L’accord prévoit d’abaisser les droits de douane entre l’UE et les quatre pays du Mercosur.
L’accord prévoit d’abaisser les droits de douane entre l’UE et les quatre pays du Mercosur.

Les membres du gouvernement français ont été assaillis de questions, ce jeudi 4 juillet au Sénat, par de nombreux élus qui ont manifesté leur désaccord au traité de libre-échange conclu une semaine plus tôt entre l’Union européenne (UE) et le Mercosur. Au Pays Basque, le sénateur des Pyrénées-Atlantiques Max Brisson a fermement choisi son camp en dénonçant "un mauvais accord" pour l’environnement et la planète, qui signerait par ailleurs "un nouveau plan social pour nos agriculteurs, en particulier dans les Pyrénées-Atlantiques".

Brisson n’a pas hésité à dérouler son argumentaire par le biais des réseaux sociaux. Une chose est sûre, comme un nombre non négligeable de ses collègues, le parlementaire basque s’inquiète des conséquences de l’accord commercial signé entre la commission européenne et le Mercosur qui regroupe le Brésil, l’Argentine, l’Uruguay et le Paraguay.

Dans la ligne de mire de ses opposants : la concurrence déloyale dont risquent de souffrir les agriculteurs européens. Ces derniers fustigent les quelques 99 000 tonnes de viande bovine que les pays latino-américains devraient pouvoir exporter vers l’UE sans droit de douane. Dans un tweet, Christiane Lambert, la présidente de la FNSEA, a exprimé sa colère : "Quelques semaines après l'élection européenne, inacceptable signature d'un accord Mercosur-UE qui va exposer les agriculteurs européens à une concurrence déloyale et les consommateurs à une tromperie totale !".

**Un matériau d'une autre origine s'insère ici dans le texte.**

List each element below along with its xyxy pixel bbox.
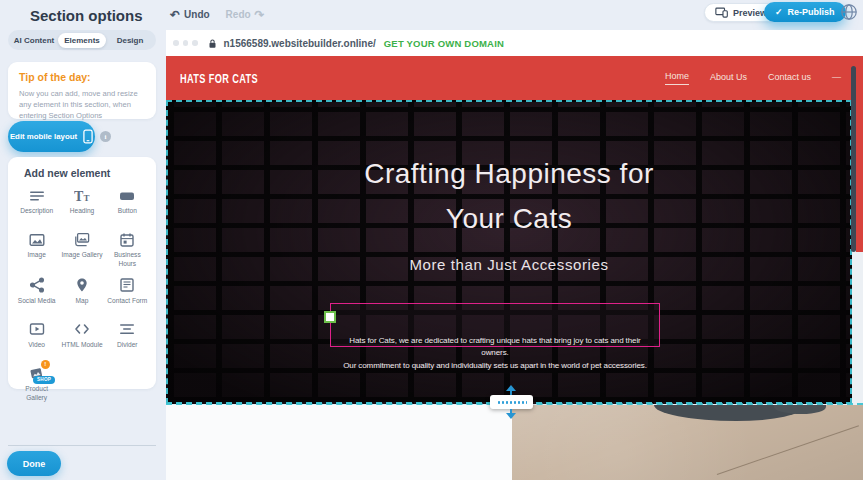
shop-badge: SHOP (33, 376, 54, 384)
history-controls: ↶ Undo Redo ↷ (170, 9, 265, 20)
element-item-label: Image Gallery (61, 251, 102, 260)
drag-dots-icon (497, 401, 527, 404)
redo-icon: ↷ (255, 10, 265, 20)
button-icon (118, 187, 136, 204)
element-item-image[interactable]: Image (14, 231, 59, 269)
republish-button[interactable]: ✓ Re-Publish (764, 2, 846, 22)
browser-dots (173, 40, 198, 46)
nav-item-home[interactable]: Home (665, 71, 689, 85)
element-item-label: Heading (70, 207, 95, 216)
element-item-contact-form[interactable]: Contact Form (105, 277, 150, 313)
product-gallery-icon: !SHOP (28, 365, 46, 382)
element-item-label: Contact Form (107, 297, 147, 306)
code-icon (73, 321, 91, 338)
nav-more[interactable]: — (832, 72, 841, 85)
element-item-label: Product Gallery (14, 385, 59, 403)
element-item-label: Business Hours (105, 251, 150, 269)
next-section-background[interactable] (166, 405, 512, 480)
business-hours-icon (118, 231, 136, 248)
element-item-divider[interactable]: Divider (105, 321, 150, 357)
tip-title: Tip of the day: (19, 71, 145, 83)
page-title: Section options (30, 7, 143, 24)
tab-design[interactable]: Design (106, 33, 154, 48)
heading-icon: TT (73, 187, 91, 204)
phone-icon (83, 129, 93, 144)
element-item-label: Button (118, 207, 137, 216)
element-item-social-media[interactable]: Social Media (14, 277, 59, 313)
image-gallery-icon (73, 231, 91, 248)
tab-elements[interactable]: Elements (58, 33, 106, 48)
resize-down-arrow-icon (506, 413, 516, 419)
site-url[interactable]: n1566589.websitebuilder.online/ (224, 38, 376, 49)
site-logo[interactable]: HATS FOR CATS (180, 71, 258, 85)
contact-form-icon (118, 277, 136, 294)
notification-badge: ! (41, 360, 50, 369)
video-icon (28, 321, 46, 338)
nav-item-contact-us[interactable]: Contact us (768, 72, 811, 85)
lock-icon (208, 38, 217, 49)
element-item-image-gallery[interactable]: Image Gallery (59, 231, 104, 269)
element-item-label: Description (20, 207, 53, 216)
element-item-html-module[interactable]: HTML Module (59, 321, 104, 357)
image-icon (28, 231, 46, 248)
add-element-panel: Add new element DescriptionTTHeadingButt… (8, 157, 156, 389)
element-item-label: Image (28, 251, 46, 260)
language-globe-icon[interactable] (840, 3, 858, 21)
page-edge-red (856, 100, 863, 252)
hero-heading[interactable]: Crafting Happiness for Your Cats (168, 152, 850, 242)
element-item-heading[interactable]: TTHeading (59, 187, 104, 223)
element-item-button[interactable]: Button (105, 187, 150, 223)
element-item-label: HTML Module (61, 341, 102, 350)
svg-text:T: T (74, 188, 84, 203)
nav-item-about-us[interactable]: About Us (710, 72, 747, 85)
undo-icon: ↶ (170, 10, 180, 20)
svg-text:T: T (83, 192, 89, 202)
element-item-video[interactable]: Video (14, 321, 59, 357)
element-item-business-hours[interactable]: Business Hours (105, 231, 150, 269)
sidebar-divider (8, 445, 156, 446)
element-item-map[interactable]: Map (59, 277, 104, 313)
resize-down-arrow-stem (510, 409, 512, 413)
element-item-label: Divider (117, 341, 138, 350)
element-item-description[interactable]: Description (14, 187, 59, 223)
divider-icon (118, 321, 136, 338)
image-seam-line (717, 425, 859, 475)
done-button[interactable]: Done (7, 451, 61, 476)
element-item-label: Social Media (18, 297, 56, 306)
element-item-product-gallery[interactable]: !SHOPProduct Gallery (14, 365, 59, 403)
tip-body: Now you can add, move and resize any ele… (19, 88, 145, 121)
next-section-image[interactable] (512, 405, 863, 480)
info-icon[interactable]: i (100, 131, 111, 142)
add-element-title: Add new element (24, 167, 150, 179)
site-nav: HomeAbout UsContact us— (665, 71, 841, 85)
edit-mobile-layout-button[interactable]: Edit mobile layout (8, 121, 95, 152)
drag-handle-square[interactable] (324, 311, 336, 323)
undo-button[interactable]: ↶ Undo (170, 9, 210, 20)
element-item-label: Video (28, 341, 45, 350)
map-pin-icon (73, 277, 91, 294)
share-icon (28, 277, 46, 294)
tab-ai-content[interactable]: AI Content (10, 33, 58, 48)
hero-paragraph: Hats for Cats, we are dedicated to craft… (343, 336, 647, 370)
site-header[interactable]: HATS FOR CATS HomeAbout UsContact us— (166, 56, 863, 100)
get-domain-link[interactable]: GET YOUR OWN DOMAIN (384, 38, 504, 49)
redo-button[interactable]: Redo ↷ (226, 9, 265, 20)
text-lines-icon (28, 187, 46, 204)
hero-subheading[interactable]: More than Just Accessories (168, 256, 850, 273)
sidebar-tabs: AI ContentElementsDesign (8, 30, 156, 50)
section-resize-handle[interactable] (490, 395, 533, 409)
preview-scrollbar[interactable] (851, 66, 856, 252)
devices-icon (715, 7, 728, 18)
element-item-label: Map (76, 297, 89, 306)
element-grid: DescriptionTTHeadingButtonImageImage Gal… (14, 187, 150, 403)
hero-section[interactable]: Crafting Happiness for Your Cats More th… (166, 100, 852, 404)
check-icon: ✓ (775, 7, 783, 17)
tip-card: Tip of the day: Now you can add, move an… (8, 62, 156, 119)
hero-paragraph-box[interactable]: Hats for Cats, we are dedicated to craft… (330, 303, 660, 347)
browser-bar: n1566589.websitebuilder.online/ GET YOUR… (166, 30, 863, 56)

Un avis largement partagé par le sénateur des Pyrénées-Atlantiques qui s’inquiète pour les éleveurs bovins qui "ne pourront résister à l’arrivée sur le marché européen de 99 000 tonnes de viande bovine à bas coût" mais aussi pour la filière volaille qui "ne pourra s’en sortir alors que 43 % des poulets déjà consommés en France sont importés et que cet accord prévoit l’entrée de 180 000 tonnes supplémentaires". Pour lui, le message à faire passer est clair : "On ne peut faire sauter les dernières barrières pour nos éleveurs alors qu’il y a seulement quelques semaines les Européens ont très largement exprimé leur besoin de protection".

"Une aberration écologique et politique"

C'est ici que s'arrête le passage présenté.